July 7, 2025

The Nigeria Data Protection Commission (NDPC) has fined Multichoice Nigeria the sum of N766,242,500 (Seven-Hundred-and-Sixty-Six-Million-Two-Hundred-and- Forty-Two-Thousand-Five-Hundred naira) for violating the Nigeria Data Protection Act (NDP Act).

In a statement signed by Babatunde Bamigboye Head, Legal, Enforcement and Regulations of the Agency, the investigation which commenced in the second quarter of 2024 was triggered by suspected breach of privacy rights of Multichoice subscribers and illegal cross-border transfer of personal data of Nigerians.

NDPC found, among others, that Multichoice violated the data privacy rights of subscribers and their friends who are not necessarily subscribers.

The Commission also found that Multichoice carries out illegal cross-border transfer of personal data relating to data subjects in Nigeria.

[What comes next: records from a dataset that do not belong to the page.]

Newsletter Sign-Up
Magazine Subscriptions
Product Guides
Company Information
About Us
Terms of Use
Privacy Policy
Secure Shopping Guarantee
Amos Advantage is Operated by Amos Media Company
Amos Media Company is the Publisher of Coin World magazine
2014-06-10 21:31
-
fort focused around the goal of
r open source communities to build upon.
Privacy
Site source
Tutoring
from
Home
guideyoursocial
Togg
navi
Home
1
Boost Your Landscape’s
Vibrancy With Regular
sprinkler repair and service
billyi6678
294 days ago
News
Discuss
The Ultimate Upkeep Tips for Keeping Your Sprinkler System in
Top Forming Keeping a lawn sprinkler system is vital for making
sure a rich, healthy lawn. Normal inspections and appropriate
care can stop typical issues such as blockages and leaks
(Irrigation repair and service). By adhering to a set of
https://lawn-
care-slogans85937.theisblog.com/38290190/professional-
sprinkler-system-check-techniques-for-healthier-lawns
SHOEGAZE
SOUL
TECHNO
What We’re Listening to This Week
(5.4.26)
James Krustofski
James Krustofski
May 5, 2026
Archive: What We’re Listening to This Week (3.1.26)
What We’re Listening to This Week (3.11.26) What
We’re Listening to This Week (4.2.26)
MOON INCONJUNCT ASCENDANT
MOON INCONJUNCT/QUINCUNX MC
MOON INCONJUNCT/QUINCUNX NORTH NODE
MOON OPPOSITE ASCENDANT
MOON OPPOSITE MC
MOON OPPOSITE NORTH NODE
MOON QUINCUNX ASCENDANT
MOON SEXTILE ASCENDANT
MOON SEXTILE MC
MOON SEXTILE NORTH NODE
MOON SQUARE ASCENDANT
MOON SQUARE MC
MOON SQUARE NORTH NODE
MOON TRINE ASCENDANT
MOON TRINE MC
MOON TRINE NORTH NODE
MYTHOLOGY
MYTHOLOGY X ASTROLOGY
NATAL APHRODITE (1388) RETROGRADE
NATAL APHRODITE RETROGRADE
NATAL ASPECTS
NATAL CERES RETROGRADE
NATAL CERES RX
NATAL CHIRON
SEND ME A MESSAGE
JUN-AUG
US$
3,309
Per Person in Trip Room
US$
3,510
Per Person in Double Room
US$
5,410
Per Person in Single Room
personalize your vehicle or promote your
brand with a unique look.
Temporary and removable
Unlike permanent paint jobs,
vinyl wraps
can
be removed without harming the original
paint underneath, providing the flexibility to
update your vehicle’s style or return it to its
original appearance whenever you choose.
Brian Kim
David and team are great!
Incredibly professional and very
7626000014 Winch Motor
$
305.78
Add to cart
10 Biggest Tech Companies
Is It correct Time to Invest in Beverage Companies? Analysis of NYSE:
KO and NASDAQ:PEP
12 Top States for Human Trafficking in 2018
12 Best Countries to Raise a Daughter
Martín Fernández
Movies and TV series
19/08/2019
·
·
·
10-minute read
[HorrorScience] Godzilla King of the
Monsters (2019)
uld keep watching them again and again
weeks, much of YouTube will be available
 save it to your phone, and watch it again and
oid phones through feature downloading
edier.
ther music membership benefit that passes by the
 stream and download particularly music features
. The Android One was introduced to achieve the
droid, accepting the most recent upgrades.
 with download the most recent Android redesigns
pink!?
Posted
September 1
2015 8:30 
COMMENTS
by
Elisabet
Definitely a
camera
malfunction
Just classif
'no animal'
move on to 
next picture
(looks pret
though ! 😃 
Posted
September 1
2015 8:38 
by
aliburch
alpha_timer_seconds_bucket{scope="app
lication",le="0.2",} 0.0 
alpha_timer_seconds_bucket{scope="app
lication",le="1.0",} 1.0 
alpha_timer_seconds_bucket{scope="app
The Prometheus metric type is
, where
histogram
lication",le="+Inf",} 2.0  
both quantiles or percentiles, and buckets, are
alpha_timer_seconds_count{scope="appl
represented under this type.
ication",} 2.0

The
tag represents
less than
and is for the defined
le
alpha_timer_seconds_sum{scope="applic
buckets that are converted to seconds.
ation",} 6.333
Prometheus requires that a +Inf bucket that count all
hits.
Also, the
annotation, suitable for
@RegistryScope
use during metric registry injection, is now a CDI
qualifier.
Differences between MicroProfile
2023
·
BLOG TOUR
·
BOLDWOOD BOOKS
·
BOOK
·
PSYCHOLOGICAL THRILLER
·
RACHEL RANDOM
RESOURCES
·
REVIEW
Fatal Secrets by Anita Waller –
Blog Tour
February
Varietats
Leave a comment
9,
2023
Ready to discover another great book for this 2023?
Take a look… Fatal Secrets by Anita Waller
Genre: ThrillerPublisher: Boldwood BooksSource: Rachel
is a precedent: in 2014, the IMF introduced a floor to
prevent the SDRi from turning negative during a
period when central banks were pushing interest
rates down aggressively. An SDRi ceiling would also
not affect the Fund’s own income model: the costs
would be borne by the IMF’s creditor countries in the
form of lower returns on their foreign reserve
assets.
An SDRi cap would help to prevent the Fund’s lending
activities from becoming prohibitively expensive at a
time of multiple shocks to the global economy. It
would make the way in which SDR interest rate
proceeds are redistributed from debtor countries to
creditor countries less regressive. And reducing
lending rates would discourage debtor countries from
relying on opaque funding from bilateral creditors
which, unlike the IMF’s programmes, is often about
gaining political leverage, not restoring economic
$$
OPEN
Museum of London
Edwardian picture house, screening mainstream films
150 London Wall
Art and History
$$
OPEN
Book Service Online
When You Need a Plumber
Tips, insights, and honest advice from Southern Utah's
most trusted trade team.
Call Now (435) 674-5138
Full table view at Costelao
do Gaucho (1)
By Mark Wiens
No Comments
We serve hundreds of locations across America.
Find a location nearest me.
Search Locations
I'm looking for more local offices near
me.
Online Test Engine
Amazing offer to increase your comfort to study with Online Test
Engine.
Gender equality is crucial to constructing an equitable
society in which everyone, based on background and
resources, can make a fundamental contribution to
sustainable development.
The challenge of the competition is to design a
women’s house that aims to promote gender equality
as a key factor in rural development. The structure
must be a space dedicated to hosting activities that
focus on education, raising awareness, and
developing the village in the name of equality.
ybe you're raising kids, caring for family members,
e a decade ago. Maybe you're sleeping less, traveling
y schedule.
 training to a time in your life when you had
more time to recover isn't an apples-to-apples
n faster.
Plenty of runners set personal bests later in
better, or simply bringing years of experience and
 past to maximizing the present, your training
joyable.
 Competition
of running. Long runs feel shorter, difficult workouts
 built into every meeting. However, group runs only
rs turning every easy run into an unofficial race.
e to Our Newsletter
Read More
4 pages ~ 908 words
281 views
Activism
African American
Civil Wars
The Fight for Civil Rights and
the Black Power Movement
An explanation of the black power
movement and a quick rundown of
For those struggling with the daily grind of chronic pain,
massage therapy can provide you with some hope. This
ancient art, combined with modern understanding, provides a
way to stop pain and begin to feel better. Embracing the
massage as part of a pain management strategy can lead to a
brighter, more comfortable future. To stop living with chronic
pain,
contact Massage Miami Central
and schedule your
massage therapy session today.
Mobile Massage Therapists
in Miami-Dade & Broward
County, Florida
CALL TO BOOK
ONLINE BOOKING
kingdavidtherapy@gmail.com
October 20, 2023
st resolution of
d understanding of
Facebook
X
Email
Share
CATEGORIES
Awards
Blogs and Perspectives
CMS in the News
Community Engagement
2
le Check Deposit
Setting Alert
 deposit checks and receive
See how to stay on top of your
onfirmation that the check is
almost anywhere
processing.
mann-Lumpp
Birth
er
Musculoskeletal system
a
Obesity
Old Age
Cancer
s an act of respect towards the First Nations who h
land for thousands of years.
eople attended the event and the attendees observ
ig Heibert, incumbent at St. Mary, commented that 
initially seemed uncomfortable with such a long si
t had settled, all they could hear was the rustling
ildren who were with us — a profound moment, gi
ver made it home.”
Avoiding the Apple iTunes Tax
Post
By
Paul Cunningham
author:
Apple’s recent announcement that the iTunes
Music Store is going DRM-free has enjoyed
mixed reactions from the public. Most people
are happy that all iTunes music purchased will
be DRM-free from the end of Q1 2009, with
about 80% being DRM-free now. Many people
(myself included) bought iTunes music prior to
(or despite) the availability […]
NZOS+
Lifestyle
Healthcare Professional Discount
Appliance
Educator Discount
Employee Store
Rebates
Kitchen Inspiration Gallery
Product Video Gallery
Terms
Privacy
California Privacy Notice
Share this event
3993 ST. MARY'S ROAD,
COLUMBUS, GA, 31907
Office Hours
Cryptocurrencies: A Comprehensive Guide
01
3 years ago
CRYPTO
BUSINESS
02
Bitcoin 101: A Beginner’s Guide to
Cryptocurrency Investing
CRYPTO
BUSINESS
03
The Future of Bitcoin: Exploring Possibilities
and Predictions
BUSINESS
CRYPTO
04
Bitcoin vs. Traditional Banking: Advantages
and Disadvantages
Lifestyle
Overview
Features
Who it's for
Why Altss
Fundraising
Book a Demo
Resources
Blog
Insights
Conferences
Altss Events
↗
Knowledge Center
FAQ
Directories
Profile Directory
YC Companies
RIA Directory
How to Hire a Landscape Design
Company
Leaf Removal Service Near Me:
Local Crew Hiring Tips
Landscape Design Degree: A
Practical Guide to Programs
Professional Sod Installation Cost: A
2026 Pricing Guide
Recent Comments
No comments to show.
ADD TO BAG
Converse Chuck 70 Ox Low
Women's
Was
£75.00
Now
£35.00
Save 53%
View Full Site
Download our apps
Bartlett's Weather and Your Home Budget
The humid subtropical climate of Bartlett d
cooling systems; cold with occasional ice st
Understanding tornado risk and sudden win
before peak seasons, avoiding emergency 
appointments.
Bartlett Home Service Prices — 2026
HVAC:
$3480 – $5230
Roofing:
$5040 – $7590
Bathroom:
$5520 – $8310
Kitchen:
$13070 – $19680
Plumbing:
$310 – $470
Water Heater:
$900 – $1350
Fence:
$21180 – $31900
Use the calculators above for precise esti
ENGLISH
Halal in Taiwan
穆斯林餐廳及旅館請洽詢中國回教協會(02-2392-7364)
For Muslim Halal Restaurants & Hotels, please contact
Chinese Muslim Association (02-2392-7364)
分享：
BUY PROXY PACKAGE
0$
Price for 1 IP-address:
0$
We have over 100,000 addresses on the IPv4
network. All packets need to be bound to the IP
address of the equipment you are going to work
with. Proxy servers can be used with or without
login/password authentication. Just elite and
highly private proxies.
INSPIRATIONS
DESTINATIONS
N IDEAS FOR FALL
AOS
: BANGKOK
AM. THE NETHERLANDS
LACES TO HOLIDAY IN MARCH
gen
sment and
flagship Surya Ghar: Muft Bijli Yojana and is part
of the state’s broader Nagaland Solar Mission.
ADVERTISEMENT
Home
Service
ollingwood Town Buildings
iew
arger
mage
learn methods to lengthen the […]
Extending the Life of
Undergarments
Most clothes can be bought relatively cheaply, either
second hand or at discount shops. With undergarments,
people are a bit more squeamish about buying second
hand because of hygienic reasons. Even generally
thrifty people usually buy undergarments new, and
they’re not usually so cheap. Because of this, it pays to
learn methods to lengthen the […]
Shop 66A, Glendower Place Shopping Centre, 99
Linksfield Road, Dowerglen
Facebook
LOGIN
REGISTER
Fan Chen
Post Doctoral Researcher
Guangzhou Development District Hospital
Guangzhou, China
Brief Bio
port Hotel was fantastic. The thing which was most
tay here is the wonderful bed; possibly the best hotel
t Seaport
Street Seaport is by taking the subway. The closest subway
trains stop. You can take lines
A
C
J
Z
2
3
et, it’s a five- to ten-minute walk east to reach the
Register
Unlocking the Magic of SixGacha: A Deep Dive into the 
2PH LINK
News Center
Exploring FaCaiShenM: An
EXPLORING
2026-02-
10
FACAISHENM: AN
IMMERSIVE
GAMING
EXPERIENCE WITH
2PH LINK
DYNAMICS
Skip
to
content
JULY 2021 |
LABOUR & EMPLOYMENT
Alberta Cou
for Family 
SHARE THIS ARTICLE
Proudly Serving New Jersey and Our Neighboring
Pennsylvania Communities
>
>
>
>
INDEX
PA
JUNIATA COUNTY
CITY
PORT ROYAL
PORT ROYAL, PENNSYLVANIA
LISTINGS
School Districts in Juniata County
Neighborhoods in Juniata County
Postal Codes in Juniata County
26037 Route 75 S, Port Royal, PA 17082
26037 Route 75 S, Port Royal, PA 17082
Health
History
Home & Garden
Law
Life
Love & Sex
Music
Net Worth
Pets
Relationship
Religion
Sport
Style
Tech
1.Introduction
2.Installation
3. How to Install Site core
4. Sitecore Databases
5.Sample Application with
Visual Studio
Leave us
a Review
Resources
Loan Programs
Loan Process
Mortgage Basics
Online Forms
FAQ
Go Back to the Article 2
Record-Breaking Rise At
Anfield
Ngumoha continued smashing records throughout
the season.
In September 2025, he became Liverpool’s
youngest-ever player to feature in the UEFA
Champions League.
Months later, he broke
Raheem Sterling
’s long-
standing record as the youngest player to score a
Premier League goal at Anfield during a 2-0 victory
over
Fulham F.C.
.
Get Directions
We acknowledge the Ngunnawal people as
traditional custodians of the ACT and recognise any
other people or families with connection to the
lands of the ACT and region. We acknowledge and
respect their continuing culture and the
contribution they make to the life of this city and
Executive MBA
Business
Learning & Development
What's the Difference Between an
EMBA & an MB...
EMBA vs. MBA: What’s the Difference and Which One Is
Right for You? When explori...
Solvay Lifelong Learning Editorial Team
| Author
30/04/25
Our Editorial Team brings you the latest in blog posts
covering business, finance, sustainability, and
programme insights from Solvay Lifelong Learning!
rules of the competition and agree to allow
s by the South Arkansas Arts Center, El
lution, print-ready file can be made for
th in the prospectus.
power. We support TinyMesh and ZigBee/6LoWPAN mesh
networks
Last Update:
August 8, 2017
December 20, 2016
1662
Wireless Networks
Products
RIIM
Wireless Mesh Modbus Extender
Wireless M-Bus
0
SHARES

The depth of data processing by Multichoice is patently intrusive, unfair, unnecessary and disproportionate. This is a grave affront to fundamental right to privacy as enshrined in section 37 of the 1999 Constitution of the Federal Republic of Nigeria.

Nigeria is entitled to protect her citizens, and data sovereignty under both international and extant municipal laws – as these have far-reaching implication for rule of law, national security and economic growth.

In line with its standard remediation procedure, the Commission directed Multichoice to carry out appropriate remedial measures. However, the Commission found the measures undertaken by Multichoice in this regard unsatisfactory.

For want of cooperation, the Commission has directed Multichoice to pay N766,242,500 for violating the Nigeria Data Protection Act.

In view of the foregoing, NDPC National Commissioner, Dr. Vincent Olatunji, has directed that all outlets through which Multichoice is collecting personal data of Nigerian citizens should be investigated for non-compliance.

Any outlet that processes personal data in violation of the NDP Act is liable to penalty under the Act.